▶ [Your task] Up to and including the line that holds "auch nicht). Es", copy every line of the records below exactly, starting at the first; leave pictures out.

▶ [Record extracts]
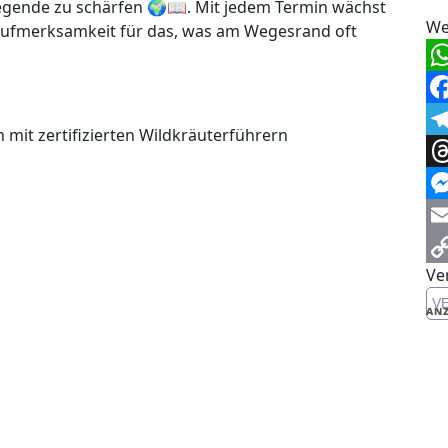
iegende zu schärfen 🌍📖. Mit jedem Termin wächst
We
 Aufmerksamkeit für das, was am Wegesrand oft
Wh
Fa
it zertifizierten Wildkräuterführern
Te
Th
Me
Em
Ve
Co
V
Li
ANZ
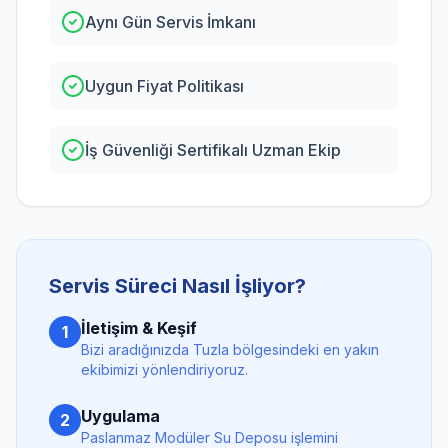
Aynı Gün Servis İmkanı
Uygun Fiyat Politikası
İş Güvenliği Sertifikalı Uzman Ekip
Servis Süreci Nasıl İşliyor?
İletişim & Keşif
1
Bizi aradığınızda
Tuzla
bölgesindeki en yakın
ekibimizi yönlendiriyoruz.
Uygulama
2
Paslanmaz Modüler Su Deposu
işlemini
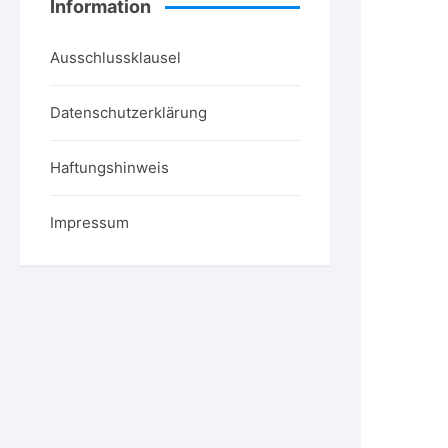
Information
Ausschlussklausel
Datenschutzerklärung
Haftungshinweis
Impressum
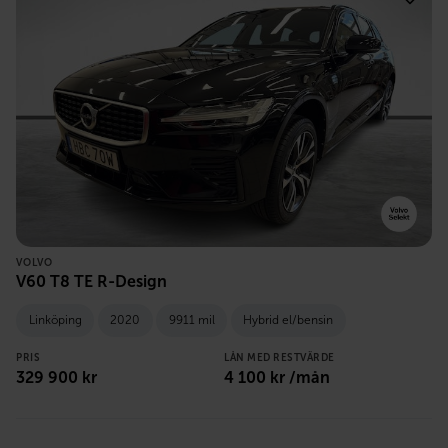
VOLVO
V60 T8 TE R-Design
Linköping
2020
9911 mil
Hybrid el/bensin
PRIS
LÅN MED RESTVÄRDE
329 900
kr
4 100
kr /mån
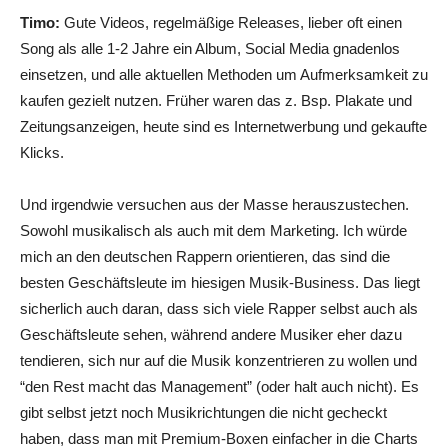
Timo:
Gute Videos, regelmäßige Releases, lieber oft einen
Song als alle 1-2 Jahre ein Album, Social Media gnadenlos
einsetzen, und alle aktuellen Methoden um Aufmerksamkeit zu
kaufen gezielt nutzen. Früher waren das z. Bsp. Plakate und
Zeitungsanzeigen, heute sind es Internetwerbung und gekaufte
Klicks.
Und irgendwie versuchen aus der Masse herauszustechen.
Sowohl musikalisch als auch mit dem Marketing. Ich würde
mich an den deutschen Rappern orientieren, das sind die
besten Geschäftsleute im hiesigen Musik-Business. Das liegt
sicherlich auch daran, dass sich viele Rapper selbst auch als
Geschäftsleute sehen, während andere Musiker eher dazu
tendieren, sich nur auf die Musik konzentrieren zu wollen und
“den Rest macht das Management” (oder halt auch nicht). Es
gibt selbst jetzt noch Musikrichtungen die nicht gecheckt
haben, dass man mit Premium-Boxen einfacher in die Charts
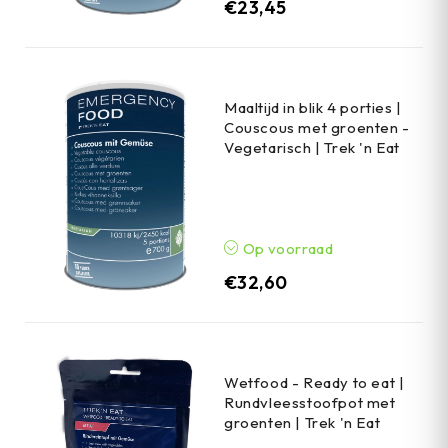
€
23,45
Maaltijd in blik 4 porties |
Couscous met groenten -
Vegetarisch | Trek 'n Eat
Op voorraad
€
32,60
Wetfood - Ready to eat |
Rundvleesstoofpot met
groenten | Trek 'n Eat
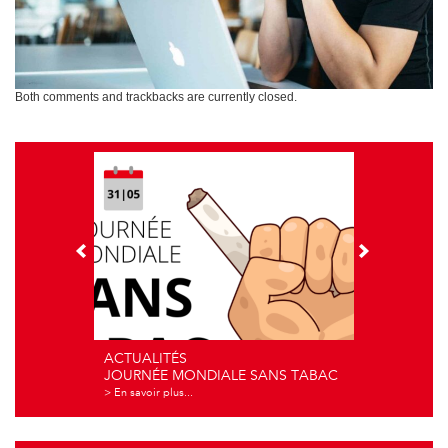
Both comments and trackbacks are currently closed.
ACTUALITÉS
JOURNÉE MONDIALE SANS TABAC
> En savoir plus...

▶ [Exercise solution]
iegende zu schärfen 🌍📖. Mit jedem Termin wächst
We
 Aufmerksamkeit für das, was am Wegesrand oft
Wh
Fa
it zertifizierten Wildkräuterführern
Te
Th
Me
Em
Ve
Co
V
Li
ANZ
Aynı Gün Servis İmkanı
Uygun Fiyat Politikası
İş Güvenliği Sertifikalı Uzman Ekip
Servis Süreci Nasıl İşliyor?
İletişim & Keşif
1
Bizi aradığınızda
Tuzla
bölgesindeki en yakın
ekibimizi yönlendiriyoruz.
Uygulama
2
Paslanmaz Modüler Su Deposu
işlemini
Information
Ausschlussklausel
Datenschutzerklärung
Haftungshinweis
Impressum
VOLVO
V60 T8 TE R-Design
Linköping
2020
9911 mil
Hybrid el/bensin
PRIS
LÅN MED RESTVÄRDE
329 900
kr
4 100
kr /mån
Timo:
Gute Videos, regelmäßige Releases, lieber oft einen
Song als alle 1-2 Jahre ein Album, Social Media gnadenlos
einsetzen, und alle aktuellen Methoden um Aufmerksamkeit zu
kaufen gezielt nutzen. Früher waren das z. Bsp. Plakate und
Zeitungsanzeigen, heute sind es Internetwerbung und gekaufte
Klicks.
Und irgendwie versuchen aus der Masse herauszustechen.
Sowohl musikalisch als auch mit dem Marketing. Ich würde
mich an den deutschen Rappern orientieren, das sind die
besten Geschäftsleute im hiesigen Musik-Business. Das liegt
sicherlich auch daran, dass sich viele Rapper selbst auch als
Geschäftsleute sehen, während andere Musiker eher dazu
tendieren, sich nur auf die Musik konzentrieren zu wollen und
“den Rest macht das Management” (oder halt auch nicht). Es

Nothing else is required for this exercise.